Earlier this week I read this short blurb about a woman I'd never heard of before:
January 5, 1893 (1980) – Sigrid Schultz, war correspondent for the Chicago Tribune, interviewed Hitler, reported on German-Russian non-aggression pact, wrote articles on German concentration camps.I was surprised I hadn't heard of this amazing woman's story until now, so I went looking for more information about her life and her work.
(source: NWHP January calendar)
Fortunately I was able to get a copy of Kerrie Logan Hollihan's Reporting Under Fire: 16 Daring Women War Correspondents and Photojournalists, which has an entire section devoted to her. (I am a huge fan of Kerrie Logan Hollihan, and highly recommend you check out her bibliography.)
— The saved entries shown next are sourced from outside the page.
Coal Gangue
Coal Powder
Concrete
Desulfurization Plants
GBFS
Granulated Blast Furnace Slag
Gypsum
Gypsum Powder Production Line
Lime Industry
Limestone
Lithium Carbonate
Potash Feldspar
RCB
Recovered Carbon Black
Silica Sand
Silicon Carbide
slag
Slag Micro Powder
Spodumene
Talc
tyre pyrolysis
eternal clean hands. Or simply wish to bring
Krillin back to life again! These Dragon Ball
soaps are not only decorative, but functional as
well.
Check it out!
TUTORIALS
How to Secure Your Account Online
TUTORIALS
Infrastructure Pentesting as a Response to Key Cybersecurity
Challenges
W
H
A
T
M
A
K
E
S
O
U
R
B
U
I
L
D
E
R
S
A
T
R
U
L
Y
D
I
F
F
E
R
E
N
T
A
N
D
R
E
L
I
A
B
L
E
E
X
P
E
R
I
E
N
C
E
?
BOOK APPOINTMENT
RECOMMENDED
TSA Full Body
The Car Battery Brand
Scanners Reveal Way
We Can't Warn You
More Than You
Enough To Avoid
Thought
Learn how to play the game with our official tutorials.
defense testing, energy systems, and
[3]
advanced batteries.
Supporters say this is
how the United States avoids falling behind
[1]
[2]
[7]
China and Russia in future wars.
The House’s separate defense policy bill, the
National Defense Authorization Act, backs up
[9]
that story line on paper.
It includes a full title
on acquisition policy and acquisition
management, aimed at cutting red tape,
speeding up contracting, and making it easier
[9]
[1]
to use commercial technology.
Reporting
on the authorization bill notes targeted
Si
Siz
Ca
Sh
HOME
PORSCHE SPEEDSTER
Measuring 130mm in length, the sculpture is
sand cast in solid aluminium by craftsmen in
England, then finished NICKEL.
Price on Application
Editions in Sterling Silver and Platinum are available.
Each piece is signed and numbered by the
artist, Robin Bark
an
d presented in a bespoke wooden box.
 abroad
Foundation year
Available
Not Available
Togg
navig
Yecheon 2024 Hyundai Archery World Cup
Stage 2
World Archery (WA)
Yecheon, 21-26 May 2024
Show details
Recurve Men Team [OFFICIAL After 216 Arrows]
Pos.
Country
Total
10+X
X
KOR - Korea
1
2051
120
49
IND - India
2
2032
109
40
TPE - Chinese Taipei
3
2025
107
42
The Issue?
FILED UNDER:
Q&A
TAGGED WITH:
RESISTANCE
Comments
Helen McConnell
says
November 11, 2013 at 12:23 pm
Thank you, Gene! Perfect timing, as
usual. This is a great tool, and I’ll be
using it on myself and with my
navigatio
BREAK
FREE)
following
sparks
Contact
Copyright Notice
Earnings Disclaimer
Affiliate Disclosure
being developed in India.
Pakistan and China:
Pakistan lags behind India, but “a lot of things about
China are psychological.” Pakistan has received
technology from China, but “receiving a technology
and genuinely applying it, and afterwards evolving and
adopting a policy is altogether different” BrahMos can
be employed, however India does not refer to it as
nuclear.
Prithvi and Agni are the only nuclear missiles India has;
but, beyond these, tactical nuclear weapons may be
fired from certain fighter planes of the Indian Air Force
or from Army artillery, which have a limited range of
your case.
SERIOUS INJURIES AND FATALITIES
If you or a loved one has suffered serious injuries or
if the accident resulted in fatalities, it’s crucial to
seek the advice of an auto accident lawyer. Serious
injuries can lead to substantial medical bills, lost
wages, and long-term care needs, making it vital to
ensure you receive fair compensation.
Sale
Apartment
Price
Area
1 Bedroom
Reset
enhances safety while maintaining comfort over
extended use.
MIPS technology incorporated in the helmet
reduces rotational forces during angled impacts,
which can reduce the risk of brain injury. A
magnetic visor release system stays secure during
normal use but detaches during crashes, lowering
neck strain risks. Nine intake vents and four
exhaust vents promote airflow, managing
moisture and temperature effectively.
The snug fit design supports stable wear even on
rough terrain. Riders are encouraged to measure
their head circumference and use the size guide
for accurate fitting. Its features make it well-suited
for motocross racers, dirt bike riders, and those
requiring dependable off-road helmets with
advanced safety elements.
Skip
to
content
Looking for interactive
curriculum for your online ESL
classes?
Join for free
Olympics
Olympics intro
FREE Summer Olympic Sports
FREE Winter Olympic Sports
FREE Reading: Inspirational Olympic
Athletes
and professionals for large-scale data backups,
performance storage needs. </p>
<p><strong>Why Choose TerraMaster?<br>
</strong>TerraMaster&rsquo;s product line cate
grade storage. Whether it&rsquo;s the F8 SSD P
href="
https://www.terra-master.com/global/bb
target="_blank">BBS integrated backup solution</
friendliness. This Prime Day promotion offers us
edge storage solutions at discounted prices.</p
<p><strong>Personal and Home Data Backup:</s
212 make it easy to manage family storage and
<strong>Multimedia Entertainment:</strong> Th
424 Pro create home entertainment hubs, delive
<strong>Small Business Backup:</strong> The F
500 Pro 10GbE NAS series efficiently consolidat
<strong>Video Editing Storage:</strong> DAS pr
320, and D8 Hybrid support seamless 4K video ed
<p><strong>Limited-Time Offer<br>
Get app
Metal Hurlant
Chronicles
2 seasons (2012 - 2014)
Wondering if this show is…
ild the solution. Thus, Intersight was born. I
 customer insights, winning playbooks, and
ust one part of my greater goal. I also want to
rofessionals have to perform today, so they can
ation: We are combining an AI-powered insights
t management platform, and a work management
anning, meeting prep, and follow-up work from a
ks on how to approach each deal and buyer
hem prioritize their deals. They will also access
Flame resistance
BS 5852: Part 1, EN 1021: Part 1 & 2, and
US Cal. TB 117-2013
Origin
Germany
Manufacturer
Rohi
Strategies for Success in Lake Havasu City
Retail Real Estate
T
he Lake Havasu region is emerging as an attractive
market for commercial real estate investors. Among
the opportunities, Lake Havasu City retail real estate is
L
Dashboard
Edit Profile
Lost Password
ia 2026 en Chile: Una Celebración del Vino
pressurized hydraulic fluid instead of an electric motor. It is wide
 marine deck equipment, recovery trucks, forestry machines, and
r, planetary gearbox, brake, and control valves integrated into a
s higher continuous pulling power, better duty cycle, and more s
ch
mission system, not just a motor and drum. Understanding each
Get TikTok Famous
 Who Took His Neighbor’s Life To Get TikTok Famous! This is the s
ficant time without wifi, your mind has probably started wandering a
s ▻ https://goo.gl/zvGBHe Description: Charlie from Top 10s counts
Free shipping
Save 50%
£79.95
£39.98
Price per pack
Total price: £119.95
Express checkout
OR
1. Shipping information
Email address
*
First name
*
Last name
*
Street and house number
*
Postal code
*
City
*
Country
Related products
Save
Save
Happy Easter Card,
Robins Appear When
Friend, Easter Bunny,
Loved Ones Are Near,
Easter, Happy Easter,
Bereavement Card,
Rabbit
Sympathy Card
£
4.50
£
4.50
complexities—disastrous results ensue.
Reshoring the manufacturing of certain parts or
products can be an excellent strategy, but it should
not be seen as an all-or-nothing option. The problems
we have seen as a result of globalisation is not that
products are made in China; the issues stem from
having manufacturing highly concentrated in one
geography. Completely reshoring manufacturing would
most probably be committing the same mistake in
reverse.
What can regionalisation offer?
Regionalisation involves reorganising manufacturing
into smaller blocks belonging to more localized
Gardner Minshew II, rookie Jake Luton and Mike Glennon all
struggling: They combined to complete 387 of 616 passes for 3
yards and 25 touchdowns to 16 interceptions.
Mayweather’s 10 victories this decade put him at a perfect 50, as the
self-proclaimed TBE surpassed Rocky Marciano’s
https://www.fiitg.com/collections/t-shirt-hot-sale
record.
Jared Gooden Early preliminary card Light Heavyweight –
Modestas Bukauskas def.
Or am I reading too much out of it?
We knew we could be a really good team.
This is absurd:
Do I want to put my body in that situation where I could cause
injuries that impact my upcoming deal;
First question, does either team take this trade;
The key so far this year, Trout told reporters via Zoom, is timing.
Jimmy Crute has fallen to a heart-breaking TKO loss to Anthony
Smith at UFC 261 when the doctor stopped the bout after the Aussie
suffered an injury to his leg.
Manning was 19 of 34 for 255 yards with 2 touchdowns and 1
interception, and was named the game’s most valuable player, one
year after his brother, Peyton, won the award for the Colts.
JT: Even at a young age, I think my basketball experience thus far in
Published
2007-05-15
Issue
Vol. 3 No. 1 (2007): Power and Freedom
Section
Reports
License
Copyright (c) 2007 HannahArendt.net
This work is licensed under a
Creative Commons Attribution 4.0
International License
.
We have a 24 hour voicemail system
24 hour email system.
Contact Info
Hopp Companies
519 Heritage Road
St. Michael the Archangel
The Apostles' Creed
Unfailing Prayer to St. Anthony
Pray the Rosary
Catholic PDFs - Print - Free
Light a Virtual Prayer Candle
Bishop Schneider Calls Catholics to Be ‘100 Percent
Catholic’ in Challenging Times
Sigrid Schultz was born in the US, but spent much of her childhood in Europe. Her father was a portrait painter and traveled Europe painting for the wealthy elite. Having grown up in Europe, Sigrid spoke perfect German and French as well as English. She studied history and international law at Berlin University. Her family was forced to remain in Germany during World War I because of health issues. As alien residents, they were required to report their movements to the authorities twice a day throughout the war. She was intelligent and curious, and while she was able to socialize with the German elite, she was not taken in by their political agenda. All of these experiences went into making her the remarkable journalist was was to become over the next two decades.
Her fluency in multiple languages and her intimate knowledge of German politics made her a perfect candidate for an opening at the Chicago Tribune, whose owner and publisher Colonel Robert R. McCormick was impressed by Sigrid's persistence to pursue any story she was assigned. In 1919, she was hired in the Berlin office of the Tribune, and by 1925, she was promoted to the position of chief correspondent for Central Europe, making her America's first woman bureau chief at a foreign desk.
Her strength was as a superb investigator and reporter, and in the years leading up to WWII she was committed to finding and telling the truth about the rising National Socialist Party. This put her at considerable risk and she often had to resort to writing under a pseudonym and filing her reports under false datelines out of other European offices. Even so, she remained a target for expulsion. She'd watched as other reporters were targeted by the political elite. One technique the Germans used to silence reporters was to plant information they could then "discover" and use to put the reporter on trial for espionage.
Sigrid took great care not to be tripped up by such tactics, so one day, when her mother telephoned to say that a stranger had dropped a packet of papers at her flat, Sigrid jumped up from her desk and raced home. The packet held designs for airplane engines. Sigrid threw it in the fire and watched it burn.Later, undaunted and refusing to stand down, she confronted Hermann Göring, former WWI flying ace and now leading member of the Nazi Party, about the use of these unethical methods of silencing the press. Angered by her insolence, he nicknamed her "that dragon from Chicago."
(source: Reporting Under Fire: 16 Daring Women War Correspondents and Photojournalists)
She stressed that correspondents were not foolish enough to buy or send information meant for spies. She said agents who, judging by their seedy looks were obviously underpaid, posed the danger of concocting lies about the press. "Schultz, I`ve always suspected it," Goering said, shaking his fist at her. "You`ll never learn to show proper respect for state authorities. I suppose that is one of the characteristics of people from that crime-ridden city of Chicago." (Goering was so angry, Schultz recalled in her memoirs, that he dubbed her "that dragon from Chicago.")She stayed in Germany for as long as she could, filing reports about concentration camps, government assaults on churches and other institutions, telling the truth about increasing persecution of Germany's Jews, warning about dangerous alliances with other countries, and otherwise trying to convince the world of the atrocities she was witnessing. By 1940, though, with the war raging around her, she found it necessary to leave. First she fled to Spain, but in 1941 illness forced her to return to the United States. She spent the next years writing and lecturing about her time in Germany, all the while keeping a close eye on the news reports. As soon as the war was over, she was back on the front lines, this time reporting about the fall of Germany, and covering the Nuremberg Trials, and helping the American public understand exactly what had happened.
(source: Chicago Tribune)"
"We were the first pressmen who landed near Weimar and entered the corpse-strewn concentration camp of Buchenwald. When our plane flew into Leipzig where the battle was raging, we nearly got trapped by SS guards in a big building we examined," she recalled. Fortunately, they did not go into the basement where, they later learned, SS guards stood ready to shoot them.In the years since World War II there have been no shortage of stories about brave men and women who fought against fascism and tyranny in the midst of incredible danger and in the face of overwhelming indifference around the world. I sometimes wonder what I would be able to achieve under similar circumstances. Would I have the dedication to continue fighting when my life was threatened? Would I willingly remain in a dangerous situation for the sake of a greater goal? I don't know, and I honestly hope I never never have to face such terrible challenges. But if I do, I sincerely hope I would find the strength to be as fearless as Sigrid Schultz. What a truly remarkable, inspirational woman!